LangServe provides support for Pydantic 2 with some limitations.

1. OpenAPI docs will not be generated for invoke/batch/stream/stream_log when using Pydantic V2. Fast API does not support [mixing pydantic v1 and v2 namespaces].
2. LangChain uses the v1 namespace in Pydantic v2. Please read the [following guidelines to ensure compatibility with LangChain](https://github.com/langchain-ai/langchain/discussions/9337)

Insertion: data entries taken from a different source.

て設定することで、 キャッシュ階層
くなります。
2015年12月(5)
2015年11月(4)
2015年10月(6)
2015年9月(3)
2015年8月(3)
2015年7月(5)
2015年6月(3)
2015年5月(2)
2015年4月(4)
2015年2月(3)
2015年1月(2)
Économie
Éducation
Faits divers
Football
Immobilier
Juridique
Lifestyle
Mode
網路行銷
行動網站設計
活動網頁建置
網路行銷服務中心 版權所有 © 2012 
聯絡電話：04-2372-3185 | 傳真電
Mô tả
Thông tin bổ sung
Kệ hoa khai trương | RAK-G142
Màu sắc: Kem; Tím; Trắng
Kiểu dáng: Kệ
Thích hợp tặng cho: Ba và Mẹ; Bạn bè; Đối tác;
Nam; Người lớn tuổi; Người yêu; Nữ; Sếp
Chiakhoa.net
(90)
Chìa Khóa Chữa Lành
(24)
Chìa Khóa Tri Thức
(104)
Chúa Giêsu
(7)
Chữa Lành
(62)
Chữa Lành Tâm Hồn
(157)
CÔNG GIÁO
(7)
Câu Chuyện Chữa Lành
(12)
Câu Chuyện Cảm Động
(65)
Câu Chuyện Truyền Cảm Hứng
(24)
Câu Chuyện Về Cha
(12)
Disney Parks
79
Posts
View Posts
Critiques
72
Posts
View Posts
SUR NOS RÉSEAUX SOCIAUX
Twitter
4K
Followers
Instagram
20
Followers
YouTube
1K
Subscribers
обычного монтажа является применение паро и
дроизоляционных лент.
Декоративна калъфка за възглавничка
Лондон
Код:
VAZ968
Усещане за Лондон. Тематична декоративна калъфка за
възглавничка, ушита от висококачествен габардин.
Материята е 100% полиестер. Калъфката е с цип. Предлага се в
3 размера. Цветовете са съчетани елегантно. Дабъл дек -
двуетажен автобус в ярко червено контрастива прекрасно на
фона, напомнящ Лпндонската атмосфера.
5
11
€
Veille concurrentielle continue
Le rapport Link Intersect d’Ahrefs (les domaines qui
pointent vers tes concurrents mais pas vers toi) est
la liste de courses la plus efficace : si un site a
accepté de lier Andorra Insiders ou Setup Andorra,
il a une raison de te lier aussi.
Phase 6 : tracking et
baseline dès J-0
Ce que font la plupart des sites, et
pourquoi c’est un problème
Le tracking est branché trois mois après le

Except for these limitations, we expect the API endpoints, the playground and any other features to work as expected. 

## Advanced

## Handling Authentication

If you need to add authentication to your server,
please reference FastAPI's [security documentation](https://fastapi.tiangolo.com/tutorial/security/)
and [middleware documentation](https://fastapi.tiangolo.com/tutorial/middleware/).


### Files

LLM applications often deal with files. There are different architectures
that can be made to implement file processing; at a high level:

1. The file may be uploaded to the server via a dedicated endpoint and processed using a separate endpoint
2. The file may be uploaded by either value (bytes of file) or reference (e.g., s3 url to file content)
3. The processing endpoint may be blocking or non-blocking
4. If significant processing is required, the processing may be offloaded to a dedicated process pool

You should determine what is the appropriate architecture for your application.

Currently, to upload files by value to a runnable, use base64 encoding for the 
file (`multipart/form-data` is not supported yet). 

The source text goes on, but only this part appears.